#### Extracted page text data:
________________________

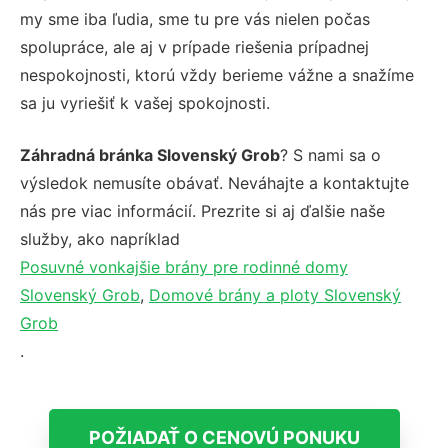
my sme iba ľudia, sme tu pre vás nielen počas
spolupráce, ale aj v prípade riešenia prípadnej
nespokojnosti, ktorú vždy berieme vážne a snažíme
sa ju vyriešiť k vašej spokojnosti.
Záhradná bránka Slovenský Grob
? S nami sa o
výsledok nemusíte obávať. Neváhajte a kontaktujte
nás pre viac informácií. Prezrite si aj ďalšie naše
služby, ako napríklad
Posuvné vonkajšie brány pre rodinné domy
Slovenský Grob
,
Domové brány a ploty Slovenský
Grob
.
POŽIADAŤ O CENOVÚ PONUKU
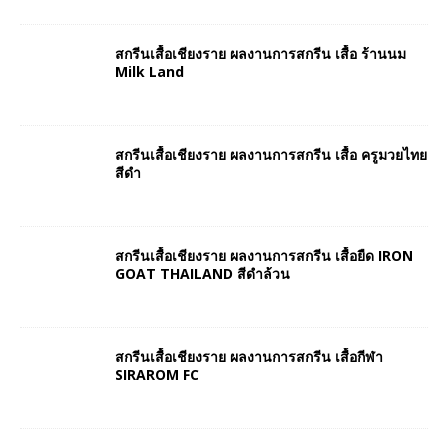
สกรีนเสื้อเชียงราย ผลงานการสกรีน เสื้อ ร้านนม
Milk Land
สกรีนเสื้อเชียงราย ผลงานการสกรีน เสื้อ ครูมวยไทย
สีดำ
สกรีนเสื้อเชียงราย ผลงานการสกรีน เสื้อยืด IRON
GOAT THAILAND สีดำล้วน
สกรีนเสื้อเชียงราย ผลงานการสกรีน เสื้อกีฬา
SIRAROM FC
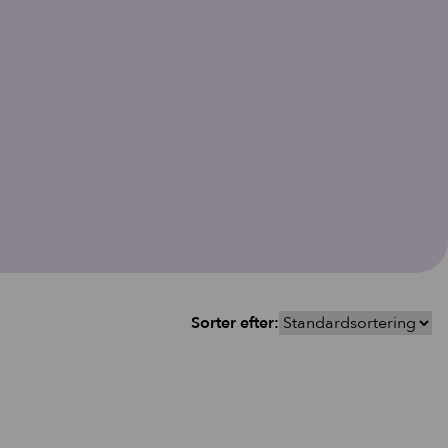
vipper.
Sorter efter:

________________________

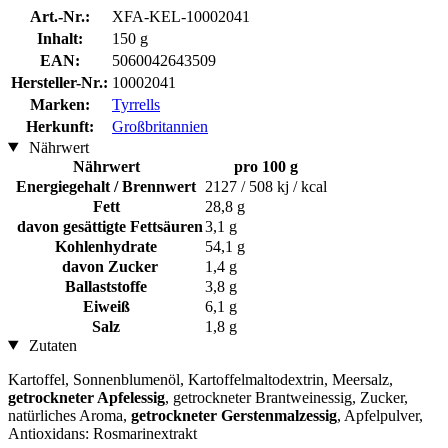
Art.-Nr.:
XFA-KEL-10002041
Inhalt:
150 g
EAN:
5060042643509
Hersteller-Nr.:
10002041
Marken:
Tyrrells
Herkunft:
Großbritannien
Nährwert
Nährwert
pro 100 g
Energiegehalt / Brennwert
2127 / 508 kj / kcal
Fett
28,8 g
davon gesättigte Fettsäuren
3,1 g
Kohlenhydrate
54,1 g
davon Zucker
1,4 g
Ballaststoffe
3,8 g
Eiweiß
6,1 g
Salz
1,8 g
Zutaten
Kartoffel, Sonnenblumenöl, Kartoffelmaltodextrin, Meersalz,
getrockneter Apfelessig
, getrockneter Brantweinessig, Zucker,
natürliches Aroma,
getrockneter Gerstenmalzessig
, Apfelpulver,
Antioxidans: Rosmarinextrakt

________________________

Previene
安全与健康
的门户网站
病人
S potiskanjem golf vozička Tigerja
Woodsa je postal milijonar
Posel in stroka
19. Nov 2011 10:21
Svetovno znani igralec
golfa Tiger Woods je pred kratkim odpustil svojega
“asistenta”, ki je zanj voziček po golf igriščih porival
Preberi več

________________________

#### Work instruction:
Starting at the line that has "my sme iba ľudia, sme tu pre vás nielen počas" in the records above, restate word for word every line until the one that has "nás pre viac", and include that one as well.

#### Your response:
my sme iba ľudia, sme tu pre vás nielen počas
spolupráce, ale aj v prípade riešenia prípadnej
nespokojnosti, ktorú vždy berieme vážne a snažíme
sa ju vyriešiť k vašej spokojnosti.
Záhradná bránka Slovenský Grob
? S nami sa o
výsledok nemusíte obávať. Neváhajte a kontaktujte
nás pre viac informácií. Prezrite si aj ďalšie naše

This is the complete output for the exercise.